Gli intervistati hanno descritto una graduale perdita di autonomia e capacità di eseguire le attività fisiche di base, correlata al progressivo peggioramento della salute. Ed è significativo quello che ha detto un paziente inglese “Non sei libero, non puoi ridere o piangere liberamente perché se lo fai non sarai in grado di respirare, neanche con l’ossigeno – è terribile e frustrante. Anche essere costretto all’ossigeno ti fa sentire come prigioniero in una gabbia.” Dalle interviste emerge infatti che la necessità di ossigeno supplementare è stata spesso considerata una sorta di tappa cruciale nella perdita di indipendenza, poiché è a questo punto che la malattia diventa visibile alle altre persone e anche le uscite fuori casa cominciano a richiedere una pianificazione attenta.
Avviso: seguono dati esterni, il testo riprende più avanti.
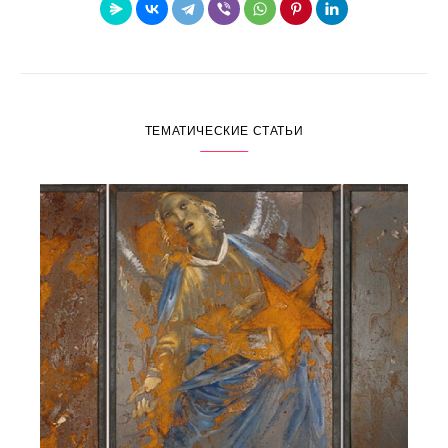
ТЕМАТИЧЕСКИЕ СТАТЬИ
In molti casi questa perdita di indipendenza ha avuto un notevole impatto negativo sul benessere emotivo dei pazienti, che cominciano a sentirsi un peso per la propria famiglia e la società. Fin quando non si usa l’ossigeno, infatti, la malattia non ha una manifestazione specifica che la rende ‘visibile’ agli altri, e per certi versi anche questo può essere un problema, tanto che un paziente spagnolo ha detto: “Se avessi il cancro le persone sarebbero più comprensive”. Molti intervistati hanno infatti espresso difficoltà nel continuare le normali relazioni con amici e conoscenti a causa dell’aggravarsi della condizione dei polmoni e dell’immobilità, oltre alla scarsa conoscenza e comprensione della malattia.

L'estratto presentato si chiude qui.